== Records for processing
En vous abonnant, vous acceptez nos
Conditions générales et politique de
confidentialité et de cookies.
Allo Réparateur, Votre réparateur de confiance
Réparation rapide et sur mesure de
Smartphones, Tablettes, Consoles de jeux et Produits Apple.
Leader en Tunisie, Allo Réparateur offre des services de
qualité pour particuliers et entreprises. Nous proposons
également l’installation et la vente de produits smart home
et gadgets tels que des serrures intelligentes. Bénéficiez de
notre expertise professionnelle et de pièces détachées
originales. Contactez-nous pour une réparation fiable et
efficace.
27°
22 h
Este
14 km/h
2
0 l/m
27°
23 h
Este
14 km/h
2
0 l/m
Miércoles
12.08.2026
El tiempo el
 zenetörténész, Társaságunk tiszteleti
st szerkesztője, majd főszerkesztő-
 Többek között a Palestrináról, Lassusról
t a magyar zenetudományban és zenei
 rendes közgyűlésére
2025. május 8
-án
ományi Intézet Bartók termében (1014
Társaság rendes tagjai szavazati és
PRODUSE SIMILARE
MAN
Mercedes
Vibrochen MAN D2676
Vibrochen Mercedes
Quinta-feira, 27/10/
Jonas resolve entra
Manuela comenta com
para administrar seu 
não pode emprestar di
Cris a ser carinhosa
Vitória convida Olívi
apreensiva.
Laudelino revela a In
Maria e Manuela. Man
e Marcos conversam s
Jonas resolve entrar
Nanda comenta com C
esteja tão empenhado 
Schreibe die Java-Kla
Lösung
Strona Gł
====
== Records for processing
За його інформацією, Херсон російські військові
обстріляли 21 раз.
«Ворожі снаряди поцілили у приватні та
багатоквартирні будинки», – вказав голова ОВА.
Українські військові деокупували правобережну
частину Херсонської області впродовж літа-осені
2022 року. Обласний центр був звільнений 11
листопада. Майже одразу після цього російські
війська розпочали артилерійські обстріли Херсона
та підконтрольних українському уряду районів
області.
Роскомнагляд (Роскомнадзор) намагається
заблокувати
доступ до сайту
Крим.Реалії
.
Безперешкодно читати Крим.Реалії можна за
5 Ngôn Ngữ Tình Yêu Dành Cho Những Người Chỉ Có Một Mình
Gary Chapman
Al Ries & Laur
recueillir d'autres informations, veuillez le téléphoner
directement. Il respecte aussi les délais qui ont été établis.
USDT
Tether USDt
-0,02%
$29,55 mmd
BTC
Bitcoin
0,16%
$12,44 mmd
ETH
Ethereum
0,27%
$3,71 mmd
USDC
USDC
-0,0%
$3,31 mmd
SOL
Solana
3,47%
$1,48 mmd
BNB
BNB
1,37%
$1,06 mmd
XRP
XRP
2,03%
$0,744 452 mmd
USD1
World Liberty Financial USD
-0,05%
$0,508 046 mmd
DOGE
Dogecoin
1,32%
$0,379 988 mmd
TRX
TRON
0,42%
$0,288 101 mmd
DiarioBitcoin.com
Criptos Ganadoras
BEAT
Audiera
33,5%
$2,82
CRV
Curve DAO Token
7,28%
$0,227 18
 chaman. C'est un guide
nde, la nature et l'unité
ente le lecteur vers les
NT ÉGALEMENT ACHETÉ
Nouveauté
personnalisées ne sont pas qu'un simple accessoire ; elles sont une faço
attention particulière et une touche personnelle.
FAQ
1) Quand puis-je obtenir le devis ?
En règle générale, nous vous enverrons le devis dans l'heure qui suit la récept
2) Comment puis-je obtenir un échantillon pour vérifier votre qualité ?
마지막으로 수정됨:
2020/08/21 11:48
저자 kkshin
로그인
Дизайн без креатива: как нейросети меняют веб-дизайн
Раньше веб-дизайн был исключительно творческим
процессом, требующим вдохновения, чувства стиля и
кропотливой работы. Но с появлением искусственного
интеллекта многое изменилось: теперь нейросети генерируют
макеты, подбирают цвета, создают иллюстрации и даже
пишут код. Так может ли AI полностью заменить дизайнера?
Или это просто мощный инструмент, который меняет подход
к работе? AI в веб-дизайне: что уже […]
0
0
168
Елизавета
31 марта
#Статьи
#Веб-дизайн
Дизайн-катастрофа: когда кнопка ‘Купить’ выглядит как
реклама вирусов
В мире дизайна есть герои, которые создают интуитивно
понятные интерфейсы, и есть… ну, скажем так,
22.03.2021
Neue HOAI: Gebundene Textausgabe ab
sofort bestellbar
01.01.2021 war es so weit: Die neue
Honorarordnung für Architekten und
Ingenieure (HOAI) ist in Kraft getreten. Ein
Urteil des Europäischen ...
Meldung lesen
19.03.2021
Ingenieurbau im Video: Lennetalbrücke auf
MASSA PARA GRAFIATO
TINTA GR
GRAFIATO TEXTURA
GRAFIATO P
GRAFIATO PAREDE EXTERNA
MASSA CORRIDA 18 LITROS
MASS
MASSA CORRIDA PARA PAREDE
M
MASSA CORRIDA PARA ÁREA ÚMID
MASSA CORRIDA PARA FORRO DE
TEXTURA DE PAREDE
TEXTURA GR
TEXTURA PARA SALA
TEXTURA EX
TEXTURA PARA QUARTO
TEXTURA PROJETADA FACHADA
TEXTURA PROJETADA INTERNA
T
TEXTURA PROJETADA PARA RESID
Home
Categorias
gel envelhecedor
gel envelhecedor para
====
== Records for processing
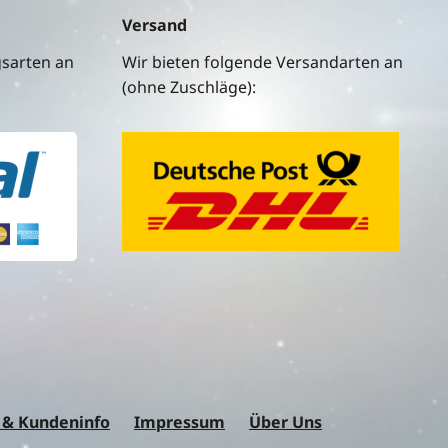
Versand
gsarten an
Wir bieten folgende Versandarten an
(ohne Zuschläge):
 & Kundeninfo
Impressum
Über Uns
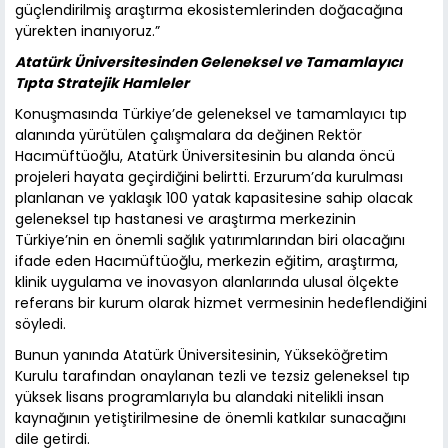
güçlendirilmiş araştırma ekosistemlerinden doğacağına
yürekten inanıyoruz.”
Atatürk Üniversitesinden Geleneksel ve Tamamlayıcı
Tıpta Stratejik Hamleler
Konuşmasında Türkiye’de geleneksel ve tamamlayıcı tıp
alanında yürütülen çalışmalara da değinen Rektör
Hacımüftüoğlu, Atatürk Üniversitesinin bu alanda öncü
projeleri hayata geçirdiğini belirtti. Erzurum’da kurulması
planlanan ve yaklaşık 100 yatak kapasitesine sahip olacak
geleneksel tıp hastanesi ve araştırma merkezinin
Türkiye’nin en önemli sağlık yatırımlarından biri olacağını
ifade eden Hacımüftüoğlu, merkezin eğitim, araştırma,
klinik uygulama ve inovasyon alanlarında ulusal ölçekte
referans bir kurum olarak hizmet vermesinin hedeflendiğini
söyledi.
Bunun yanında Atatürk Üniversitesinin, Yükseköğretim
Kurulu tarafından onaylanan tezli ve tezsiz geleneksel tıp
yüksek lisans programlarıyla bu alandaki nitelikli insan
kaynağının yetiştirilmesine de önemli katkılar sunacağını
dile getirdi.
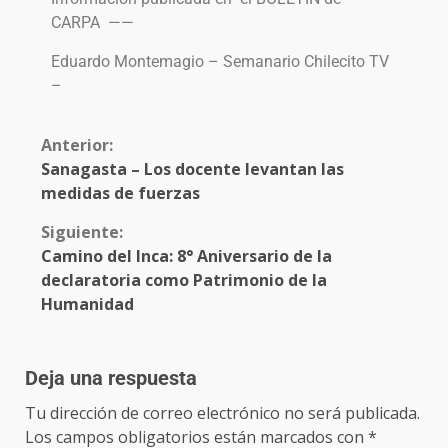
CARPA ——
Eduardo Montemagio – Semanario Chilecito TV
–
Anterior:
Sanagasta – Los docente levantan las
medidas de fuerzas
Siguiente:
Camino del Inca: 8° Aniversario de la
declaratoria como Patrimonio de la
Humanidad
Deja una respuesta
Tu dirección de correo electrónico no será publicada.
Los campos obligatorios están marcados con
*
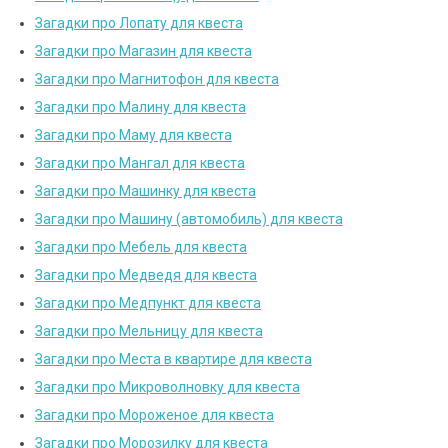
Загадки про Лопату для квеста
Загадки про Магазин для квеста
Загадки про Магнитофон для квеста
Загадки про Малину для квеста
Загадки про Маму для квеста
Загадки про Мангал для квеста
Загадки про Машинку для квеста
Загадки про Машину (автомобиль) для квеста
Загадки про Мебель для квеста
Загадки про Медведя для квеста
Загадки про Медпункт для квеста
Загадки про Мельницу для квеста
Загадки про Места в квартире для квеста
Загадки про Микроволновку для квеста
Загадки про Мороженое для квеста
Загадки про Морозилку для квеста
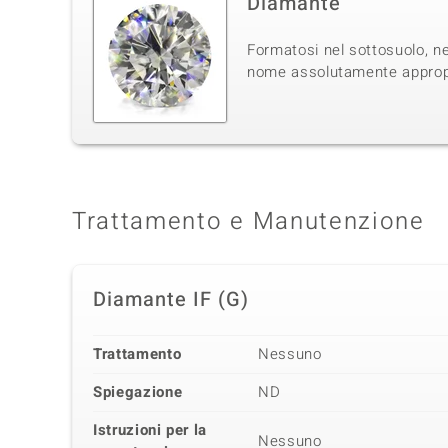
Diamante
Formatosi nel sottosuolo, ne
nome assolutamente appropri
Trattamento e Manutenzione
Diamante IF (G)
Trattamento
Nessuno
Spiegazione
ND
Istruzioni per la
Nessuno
====
## Exercise brief
Take from the material above the lines running from the one with "En vous abonnant, vous acceptez nos" through the one with "st szerkesztője, majd", and repeat them exactly, with nothing else.

## Exercise output
En vous abonnant, vous acceptez nos
Conditions générales et politique de
confidentialité et de cookies.
Allo Réparateur, Votre réparateur de confiance
Réparation rapide et sur mesure de
Smartphones, Tablettes, Consoles de jeux et Produits Apple.
Leader en Tunisie, Allo Réparateur offre des services de
qualité pour particuliers et entreprises. Nous proposons
également l’installation et la vente de produits smart home
et gadgets tels que des serrures intelligentes. Bénéficiez de
notre expertise professionnelle et de pièces détachées
originales. Contactez-nous pour une réparation fiable et
efficace.
27°
22 h
Este
14 km/h
2
0 l/m
27°
23 h
Este
14 km/h
2
0 l/m
Miércoles
12.08.2026
El tiempo el
 zenetörténész, Társaságunk tiszteleti
st szerkesztője, majd főszerkesztő-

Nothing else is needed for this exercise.